- RECORDS FOR THE EXERCISE -
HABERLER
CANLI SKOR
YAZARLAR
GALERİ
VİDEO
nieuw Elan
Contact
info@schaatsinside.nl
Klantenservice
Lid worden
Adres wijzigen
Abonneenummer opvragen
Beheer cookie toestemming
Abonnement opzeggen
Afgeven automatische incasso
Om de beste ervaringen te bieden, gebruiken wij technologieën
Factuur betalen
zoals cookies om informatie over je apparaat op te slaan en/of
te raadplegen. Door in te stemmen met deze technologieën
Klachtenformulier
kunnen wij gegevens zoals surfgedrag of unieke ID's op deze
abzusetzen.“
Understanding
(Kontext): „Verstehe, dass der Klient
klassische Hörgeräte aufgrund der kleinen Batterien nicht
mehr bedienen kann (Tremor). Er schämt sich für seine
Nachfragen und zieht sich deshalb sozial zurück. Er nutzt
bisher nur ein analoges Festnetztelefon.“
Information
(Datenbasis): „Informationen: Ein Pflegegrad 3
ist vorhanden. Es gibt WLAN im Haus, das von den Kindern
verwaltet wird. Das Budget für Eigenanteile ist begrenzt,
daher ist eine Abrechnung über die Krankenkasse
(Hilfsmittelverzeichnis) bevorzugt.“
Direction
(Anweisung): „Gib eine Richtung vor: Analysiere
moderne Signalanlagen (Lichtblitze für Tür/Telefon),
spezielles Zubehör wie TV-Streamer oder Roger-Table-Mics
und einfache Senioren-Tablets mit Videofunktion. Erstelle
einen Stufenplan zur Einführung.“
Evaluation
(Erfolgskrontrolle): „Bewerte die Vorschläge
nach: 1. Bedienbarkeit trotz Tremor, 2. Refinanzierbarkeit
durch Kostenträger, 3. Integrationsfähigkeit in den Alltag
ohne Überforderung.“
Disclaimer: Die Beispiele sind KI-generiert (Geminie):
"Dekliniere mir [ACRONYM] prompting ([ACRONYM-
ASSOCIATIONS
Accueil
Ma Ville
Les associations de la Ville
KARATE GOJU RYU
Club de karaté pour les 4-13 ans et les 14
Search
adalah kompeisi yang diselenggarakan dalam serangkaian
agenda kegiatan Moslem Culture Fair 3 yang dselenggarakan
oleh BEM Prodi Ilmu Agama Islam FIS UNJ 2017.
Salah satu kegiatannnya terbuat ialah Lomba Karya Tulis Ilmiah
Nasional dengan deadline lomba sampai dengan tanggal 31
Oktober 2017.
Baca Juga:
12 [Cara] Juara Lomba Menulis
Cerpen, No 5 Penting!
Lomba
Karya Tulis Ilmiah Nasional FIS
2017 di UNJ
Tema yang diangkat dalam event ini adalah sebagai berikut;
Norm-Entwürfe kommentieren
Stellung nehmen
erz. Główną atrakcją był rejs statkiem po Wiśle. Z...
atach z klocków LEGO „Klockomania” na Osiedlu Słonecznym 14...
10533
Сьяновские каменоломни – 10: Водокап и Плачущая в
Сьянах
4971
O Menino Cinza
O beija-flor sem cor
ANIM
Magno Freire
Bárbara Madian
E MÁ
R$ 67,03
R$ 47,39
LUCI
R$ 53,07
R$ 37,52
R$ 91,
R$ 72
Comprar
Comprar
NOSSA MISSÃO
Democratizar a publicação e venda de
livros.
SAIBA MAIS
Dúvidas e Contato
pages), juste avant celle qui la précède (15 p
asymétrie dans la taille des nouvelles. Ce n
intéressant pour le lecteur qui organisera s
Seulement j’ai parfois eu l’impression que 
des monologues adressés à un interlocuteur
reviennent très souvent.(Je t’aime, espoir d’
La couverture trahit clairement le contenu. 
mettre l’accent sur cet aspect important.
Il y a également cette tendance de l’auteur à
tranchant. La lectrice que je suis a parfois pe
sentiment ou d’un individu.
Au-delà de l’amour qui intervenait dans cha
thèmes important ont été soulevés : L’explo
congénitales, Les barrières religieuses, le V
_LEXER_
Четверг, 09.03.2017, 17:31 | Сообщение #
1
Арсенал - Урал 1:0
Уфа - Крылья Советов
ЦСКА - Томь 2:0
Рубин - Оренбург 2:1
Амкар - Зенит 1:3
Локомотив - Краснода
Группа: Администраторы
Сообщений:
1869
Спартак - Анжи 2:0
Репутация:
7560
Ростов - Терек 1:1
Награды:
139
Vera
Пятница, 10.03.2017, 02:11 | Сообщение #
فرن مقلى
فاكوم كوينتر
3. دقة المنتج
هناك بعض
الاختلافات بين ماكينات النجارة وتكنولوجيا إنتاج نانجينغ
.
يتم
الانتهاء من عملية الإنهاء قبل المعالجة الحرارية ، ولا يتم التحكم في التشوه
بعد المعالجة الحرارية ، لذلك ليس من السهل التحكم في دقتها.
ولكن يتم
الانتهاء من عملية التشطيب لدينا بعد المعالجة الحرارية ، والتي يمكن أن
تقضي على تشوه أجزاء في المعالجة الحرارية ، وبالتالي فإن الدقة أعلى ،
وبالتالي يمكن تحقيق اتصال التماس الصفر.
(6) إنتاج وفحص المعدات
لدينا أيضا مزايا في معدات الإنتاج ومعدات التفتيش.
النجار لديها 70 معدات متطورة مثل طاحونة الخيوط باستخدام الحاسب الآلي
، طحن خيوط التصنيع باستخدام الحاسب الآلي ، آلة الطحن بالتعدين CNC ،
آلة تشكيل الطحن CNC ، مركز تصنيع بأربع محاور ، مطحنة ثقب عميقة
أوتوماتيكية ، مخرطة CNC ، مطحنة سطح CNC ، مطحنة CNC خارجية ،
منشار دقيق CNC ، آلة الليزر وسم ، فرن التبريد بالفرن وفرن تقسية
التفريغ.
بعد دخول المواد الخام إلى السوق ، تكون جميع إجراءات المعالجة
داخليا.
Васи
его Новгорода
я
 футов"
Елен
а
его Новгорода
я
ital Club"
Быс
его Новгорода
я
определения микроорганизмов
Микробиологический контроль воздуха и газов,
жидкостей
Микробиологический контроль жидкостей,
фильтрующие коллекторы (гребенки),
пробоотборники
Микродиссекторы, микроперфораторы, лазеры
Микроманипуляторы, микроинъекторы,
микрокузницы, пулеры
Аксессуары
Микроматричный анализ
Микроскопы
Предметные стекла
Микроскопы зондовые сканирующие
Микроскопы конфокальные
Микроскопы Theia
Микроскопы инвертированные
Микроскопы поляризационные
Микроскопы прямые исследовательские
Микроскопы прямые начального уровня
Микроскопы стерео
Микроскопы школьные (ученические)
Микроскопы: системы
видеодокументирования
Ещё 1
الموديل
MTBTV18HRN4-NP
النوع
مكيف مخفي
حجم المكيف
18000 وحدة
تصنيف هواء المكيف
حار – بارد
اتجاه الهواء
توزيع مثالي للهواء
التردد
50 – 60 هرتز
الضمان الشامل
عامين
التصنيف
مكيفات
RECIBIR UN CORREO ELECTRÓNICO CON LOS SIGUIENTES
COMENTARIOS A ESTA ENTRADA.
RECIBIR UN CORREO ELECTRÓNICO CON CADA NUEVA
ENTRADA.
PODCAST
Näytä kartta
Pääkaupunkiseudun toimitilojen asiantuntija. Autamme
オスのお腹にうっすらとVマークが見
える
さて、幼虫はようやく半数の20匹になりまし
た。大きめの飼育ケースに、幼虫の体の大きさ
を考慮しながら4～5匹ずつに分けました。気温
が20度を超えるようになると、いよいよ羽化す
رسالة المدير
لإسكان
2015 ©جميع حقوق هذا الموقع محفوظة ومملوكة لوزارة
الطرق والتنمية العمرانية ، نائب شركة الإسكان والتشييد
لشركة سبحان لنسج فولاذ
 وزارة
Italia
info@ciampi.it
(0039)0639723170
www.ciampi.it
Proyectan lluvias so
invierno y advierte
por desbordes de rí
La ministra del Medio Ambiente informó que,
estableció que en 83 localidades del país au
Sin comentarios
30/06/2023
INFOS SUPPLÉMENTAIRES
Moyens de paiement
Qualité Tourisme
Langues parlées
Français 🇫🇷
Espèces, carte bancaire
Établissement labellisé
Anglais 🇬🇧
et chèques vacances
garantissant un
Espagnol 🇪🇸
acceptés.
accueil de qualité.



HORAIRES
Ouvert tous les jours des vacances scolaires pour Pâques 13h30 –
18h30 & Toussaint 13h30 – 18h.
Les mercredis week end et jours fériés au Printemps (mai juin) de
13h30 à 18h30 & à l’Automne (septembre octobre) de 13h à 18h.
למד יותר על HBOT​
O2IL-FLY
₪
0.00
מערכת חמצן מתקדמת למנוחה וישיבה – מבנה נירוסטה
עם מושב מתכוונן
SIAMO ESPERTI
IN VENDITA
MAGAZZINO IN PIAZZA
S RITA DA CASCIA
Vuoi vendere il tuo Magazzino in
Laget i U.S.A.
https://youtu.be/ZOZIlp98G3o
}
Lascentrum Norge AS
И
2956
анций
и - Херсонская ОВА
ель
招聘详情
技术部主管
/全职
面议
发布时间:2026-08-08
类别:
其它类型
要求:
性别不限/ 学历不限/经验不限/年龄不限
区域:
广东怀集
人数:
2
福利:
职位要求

- INSTRUCTIONS FOR THE TASK -
Would you copy every line of the entries that includes the word "dalam"?

- RESPONSE FOR THIS EXERCISE -
adalah kompeisi yang diselenggarakan dalam serangkaian
Tema yang diangkat dalam event ini adalah sebagai berikut;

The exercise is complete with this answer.